[The input — start]
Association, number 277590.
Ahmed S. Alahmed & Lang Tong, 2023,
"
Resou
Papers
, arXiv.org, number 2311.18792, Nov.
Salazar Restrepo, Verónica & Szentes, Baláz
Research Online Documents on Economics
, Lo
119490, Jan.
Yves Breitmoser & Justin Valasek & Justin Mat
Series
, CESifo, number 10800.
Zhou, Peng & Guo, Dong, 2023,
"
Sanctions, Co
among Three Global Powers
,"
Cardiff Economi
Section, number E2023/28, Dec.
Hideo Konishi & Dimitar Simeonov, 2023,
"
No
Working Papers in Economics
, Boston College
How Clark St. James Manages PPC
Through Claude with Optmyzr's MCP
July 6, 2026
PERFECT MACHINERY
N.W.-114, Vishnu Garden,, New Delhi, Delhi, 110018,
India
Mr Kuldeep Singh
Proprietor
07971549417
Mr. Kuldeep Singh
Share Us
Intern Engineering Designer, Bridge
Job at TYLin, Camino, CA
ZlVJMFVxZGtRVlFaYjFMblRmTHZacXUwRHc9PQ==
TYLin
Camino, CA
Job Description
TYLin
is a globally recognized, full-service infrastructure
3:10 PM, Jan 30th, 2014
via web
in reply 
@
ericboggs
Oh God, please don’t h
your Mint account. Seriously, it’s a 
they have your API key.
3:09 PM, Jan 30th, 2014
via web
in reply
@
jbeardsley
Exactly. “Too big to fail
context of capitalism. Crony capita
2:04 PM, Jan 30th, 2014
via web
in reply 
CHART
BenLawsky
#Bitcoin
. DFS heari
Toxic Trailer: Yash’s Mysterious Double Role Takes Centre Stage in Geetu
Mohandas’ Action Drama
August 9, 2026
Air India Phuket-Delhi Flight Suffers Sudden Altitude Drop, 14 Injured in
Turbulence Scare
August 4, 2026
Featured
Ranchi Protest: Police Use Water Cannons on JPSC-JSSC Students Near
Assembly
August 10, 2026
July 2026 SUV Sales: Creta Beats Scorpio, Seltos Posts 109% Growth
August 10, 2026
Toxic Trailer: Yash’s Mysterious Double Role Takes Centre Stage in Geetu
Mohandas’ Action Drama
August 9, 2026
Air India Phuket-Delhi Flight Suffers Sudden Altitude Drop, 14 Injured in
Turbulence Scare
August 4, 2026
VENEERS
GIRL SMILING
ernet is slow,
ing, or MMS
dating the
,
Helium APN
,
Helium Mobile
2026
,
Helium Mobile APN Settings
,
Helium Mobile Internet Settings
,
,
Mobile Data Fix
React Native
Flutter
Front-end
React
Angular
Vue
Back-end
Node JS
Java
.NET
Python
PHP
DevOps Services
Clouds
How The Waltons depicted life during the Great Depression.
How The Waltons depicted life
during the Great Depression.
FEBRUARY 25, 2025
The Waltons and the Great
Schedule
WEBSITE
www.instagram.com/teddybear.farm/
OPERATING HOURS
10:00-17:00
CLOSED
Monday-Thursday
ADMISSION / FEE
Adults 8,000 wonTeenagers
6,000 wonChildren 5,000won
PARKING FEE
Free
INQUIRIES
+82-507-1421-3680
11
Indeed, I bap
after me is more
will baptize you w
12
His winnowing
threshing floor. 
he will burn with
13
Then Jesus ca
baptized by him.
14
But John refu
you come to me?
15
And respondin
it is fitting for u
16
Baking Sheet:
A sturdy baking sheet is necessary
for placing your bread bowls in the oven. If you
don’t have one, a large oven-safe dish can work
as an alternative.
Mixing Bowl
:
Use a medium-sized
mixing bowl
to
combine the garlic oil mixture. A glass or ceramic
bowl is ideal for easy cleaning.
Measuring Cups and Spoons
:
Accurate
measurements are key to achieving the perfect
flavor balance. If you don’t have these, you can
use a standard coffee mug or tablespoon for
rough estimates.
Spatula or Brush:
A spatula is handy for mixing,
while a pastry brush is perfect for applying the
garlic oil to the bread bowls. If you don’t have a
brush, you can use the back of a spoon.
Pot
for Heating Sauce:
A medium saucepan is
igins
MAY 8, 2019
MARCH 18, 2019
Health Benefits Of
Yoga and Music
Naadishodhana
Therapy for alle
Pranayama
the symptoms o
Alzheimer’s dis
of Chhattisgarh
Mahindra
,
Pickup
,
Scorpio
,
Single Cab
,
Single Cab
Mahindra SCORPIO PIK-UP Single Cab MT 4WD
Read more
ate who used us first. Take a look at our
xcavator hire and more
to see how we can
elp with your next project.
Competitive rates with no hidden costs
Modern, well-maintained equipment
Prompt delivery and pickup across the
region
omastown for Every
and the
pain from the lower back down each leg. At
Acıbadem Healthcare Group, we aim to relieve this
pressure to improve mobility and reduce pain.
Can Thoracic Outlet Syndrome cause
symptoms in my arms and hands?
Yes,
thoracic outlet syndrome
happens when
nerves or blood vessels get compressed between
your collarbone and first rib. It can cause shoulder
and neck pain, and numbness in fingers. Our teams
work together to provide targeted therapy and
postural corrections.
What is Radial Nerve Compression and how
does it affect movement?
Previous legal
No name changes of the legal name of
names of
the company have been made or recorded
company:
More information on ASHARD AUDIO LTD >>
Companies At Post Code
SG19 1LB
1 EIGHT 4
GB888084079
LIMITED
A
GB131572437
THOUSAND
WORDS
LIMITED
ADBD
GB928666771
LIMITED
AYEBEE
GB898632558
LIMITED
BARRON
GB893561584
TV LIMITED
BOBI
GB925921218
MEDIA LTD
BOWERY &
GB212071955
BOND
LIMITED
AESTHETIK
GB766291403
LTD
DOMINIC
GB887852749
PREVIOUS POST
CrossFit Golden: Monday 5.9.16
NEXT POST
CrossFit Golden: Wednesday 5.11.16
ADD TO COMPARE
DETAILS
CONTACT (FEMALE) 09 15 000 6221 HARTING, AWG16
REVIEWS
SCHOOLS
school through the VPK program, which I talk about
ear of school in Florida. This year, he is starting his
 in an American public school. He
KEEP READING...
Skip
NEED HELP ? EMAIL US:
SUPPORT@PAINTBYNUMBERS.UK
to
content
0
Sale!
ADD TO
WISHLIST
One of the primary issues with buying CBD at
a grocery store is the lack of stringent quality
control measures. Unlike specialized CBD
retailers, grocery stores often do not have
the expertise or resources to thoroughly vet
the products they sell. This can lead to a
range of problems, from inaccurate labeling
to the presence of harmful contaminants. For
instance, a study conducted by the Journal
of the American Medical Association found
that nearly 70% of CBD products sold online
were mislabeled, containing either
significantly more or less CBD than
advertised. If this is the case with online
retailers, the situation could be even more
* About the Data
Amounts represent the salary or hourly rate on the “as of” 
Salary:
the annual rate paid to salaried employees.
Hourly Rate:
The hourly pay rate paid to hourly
[The input — finish]
Find the line with "But John refu" in the material above. Reproduce it and each line after it up to and including the line with "measurements are key to achieving the perfect".

But John refu
you come to me?
15
And respondin
it is fitting for u
16
Baking Sheet:
A sturdy baking sheet is necessary
for placing your bread bowls in the oven. If you
don’t have one, a large oven-safe dish can work
as an alternative.
Mixing Bowl
:
Use a medium-sized
mixing bowl
to
combine the garlic oil mixture. A glass or ceramic
bowl is ideal for easy cleaning.
Measuring Cups and Spoons
:
Accurate
measurements are key to achieving the perfect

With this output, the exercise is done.